Tadi siang saya ketemu dengan Bu Mei untuk minta tanda tangan di bendelan skripsi. Beliau adalah salah satu anggota tim penguji skripsi saya. Setelah semua bendelan selesai ditandatangani, saya bertanya mengenai pak Noer. Bukan untuk basa-basi, melainkan benar ingin tahu.

"Pak Noer itu terkenal Glaukoma, jadi matanya terancam buta. Sekarang penglihatannya tinggal 10% saja" kata Bu Mei dengan tegar.

"Tapi satunya masih bisa berfungsi kan bu?"

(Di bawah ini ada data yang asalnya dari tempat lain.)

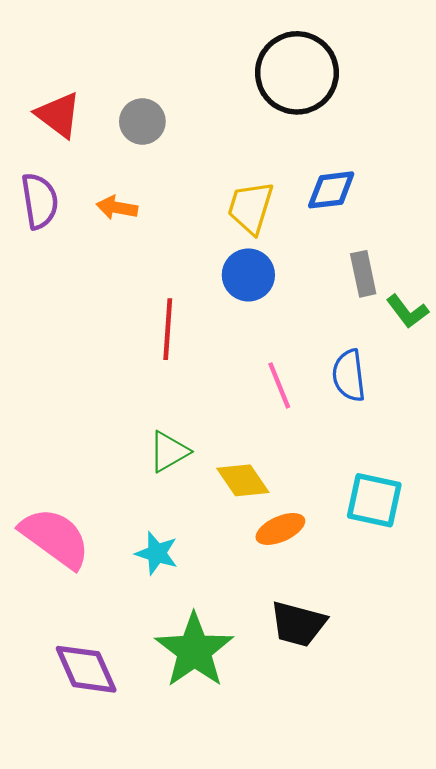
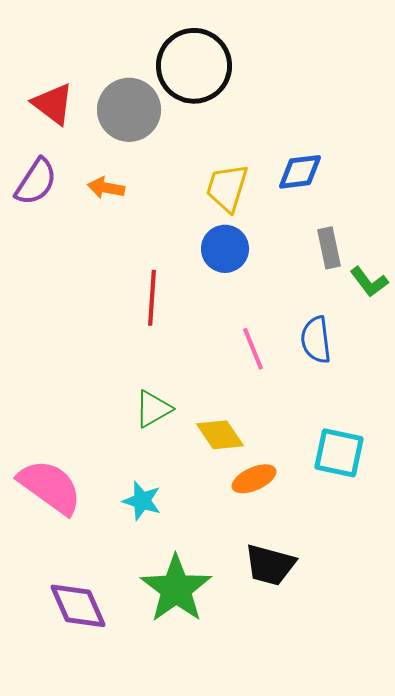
black circle: (297, 73) -> (194, 66), moved
gray circle: (142, 121) -> (129, 110), size x1.5
purple semicircle: (40, 201) -> (36, 182), turned 42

"Kalau mata yang satunya itu sudah buta" jawabnya. "Tinggal 18 bulan lagi menuju masa pensiunnya Pak Noer. Ya Pak Noer mau menghabiskan masa pensiunnya itu" lanjutnya. Perempuan baya ini masih tegar, masih tetap tersenyum.

Saya terdiam. Kaki saya seperti terpaku diatas lantai. Saya tak bisa mengeluarkan sepatah kata pun. Lalu dengan berusaha keras, saya mengucap "semoga Pak Noer baik-baik saja bu". Itu tulus, bukan basa-basi.

Satu jam kemudian saya duduk di Kansas. Saya melihat Pak Noer berjalan dengan dituntun seorang mahasiswanya. Ia memang ringkih. Tapi masih bisa tertawa-tawa dengan mukanya yang jenaka itu. Dalam hati saya mendoakan yang terbaik untuk beliau.

Saat itu saya tahu, kemarahan saya sudah menguap. Seperti embun yang tertiup angin pada pagi yang lindap, hingga ia hilang bercampur dengan udara. Juga seperti daun jati yang meranggaskan sisa daun-daun kemarahan di musim kemarau, hingga ia berjatuhan di atas tanah, lalu  membusuk dan menjadi humus...

1 komentar:

  1. jadi humus, syukurlah. tadi siang pak Noer sakit di ruang jurusan. hingga butuh digotong menuju mobil. mari berdoa buat pak Noer.